SPECIFICATION Translating devices This invention concerns translating devices, and relates in particular to apparatus for the automatic translation of one language into another.
With the advent of the microprocessor, coupled with the ability to store large amounts of data in a relatively small space, it has become possible to build small, fast, computer-type machines capable of translating information (such as speech or text) in one human language into another. There are presently commercially available a number of such machines; the larger are capable of full and fairly idiomatic translation of many thousands of words and expressions both on their own and in the form of whole sentences, while the smaller ones, though usually having a rather limited ability, are small enough to be held in the hand.
Though doubtless their specific modes of operation are different, these machines seem to have their general principles in common. Briefly, each machine contains in some form or other a dictionary for the two languages (for two-way translation of, say, French and German the machine needs both a French-into-German and a German-into-French dictionary), and two sets of rules relating to the syntax of the two languages concerned. in operation the machine accepts as input a word or string of words in one language (the source language), uses the syntax rules for that language to decide what sort of word it is/they are, which enables it to use the dictionary properly to ascertain the correct translation into the second language (the target language), and finally uses the syntax rules for the target language to construct a word or string of words output in that language.
This type of system suffers from at least one serious shortcoming: there have to be two dictionaries for every possible source/target pair of languages. Thus: for two languages (French and German, say) there have to be two dictionaries (French-to-German and German-to French); for three languages (French, German and Spanish, say) there have to be six dictionaries (French-to-German, German-to-French; French-to Spanish, Spanish-to-French; German-to-Spanish, Spanish-to-German); for four languages there have to be twelve dictionaries; and ten languages need ninety dictionaries. Indeed, for any number N of languages there are N !/(N-2) i=N2-N pairs of languages, requiring the same number of dictionaries. As is clearly evident, the cost and complexity of a system adapted to translate any two of even as few as ten languages is extremely high.The present invention seeks to reduce the problem, and the cost, down to manageable proportions by the application of a concept that seems to be quite new in the machine translation area, namely the translation in a first stage of each source language into a common intermediate language, followed by the translation from that intermediate language into the or each target language; using this concept, while two languages now need four dictionaries, and while three still need six, four languages only need eight (instead of twelve), and ten languages only need twenty (instead of ninety). Indeed, for any N languages there are only 2N pairs with the intermediate language (N into it, N out of it), requiring merely the same number-2N-of dictionaries.Clearly, the application of this intermediate language concept will very considerably reduce the cost and complexity of machine translation.

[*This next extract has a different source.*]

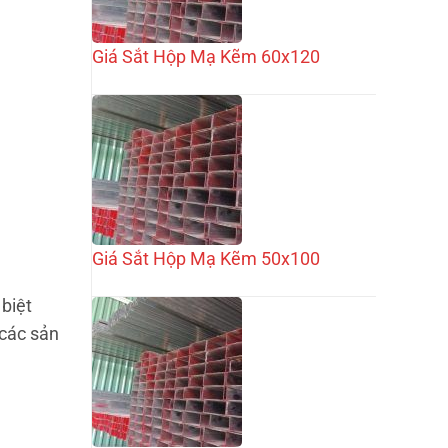
Giá Sắt Hộp Mạ Kẽm 60x120
Giá Sắt Hộp Mạ Kẽm 50x100
biệt
 các sản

In one aspect, therefore, this invention provides a translation device which includes a source language module, into which there is input the source language to be translated from and in which that source language is translated into an intermediate language which is thereafter output from the source module, in association with a target language module, into which there is input the intermediate language output of the source module and in which the intermediate language is translated into the target language which is thereafter output from the target module.
The device of the invention includes a source language module and a target language module, and (as discussed hereinafter) in use these two will form part of a complete translation system including input/output means and so on. The two modules are associated together both in the sense that the output of the former is the input of the latter and in the sense that each makes use of the same intermediate language. Moreover, it will generally be the case that the two modules are physically associated (being adjacent parts of the whole translation system).It is here convenient to point out that, since it is a prime purpose of the invention to reduce the complexity and cost of translating machines, while each module may be no more than a portion of and integral with the whole machine, nevertheless it is very much preferred that each module in fact be a discrete physical entity, readily physically replaceable by some other module of the same sort (source or target, as appropriate). Indeed, it is preferred that each module be of a "plug-in" type so that it can be so physically replaced with the minimum of difficulty. Thus, if it is required to translate from the chosen source language not into the first chosen target language but into a second, then the first target language module may simply be removed and replaced by the second target language module, no other conceptual change being necessary.Similarly, if it is required to translate not from the first chosen source language but from a second, then the first source language module may simply be removed and replaced by the second source module, again without any other conceptual change being necessary.
It is the purpose of the device of the invention to translate from one language (source) into another (target) via an intermediate language. By source and target language is generally meant a natural human language (tongue) as exemplified by, say, French, German or Spanish, though it is not presently intended to exclude artificial languages, nor is it presently intended to exclude languages which are not human.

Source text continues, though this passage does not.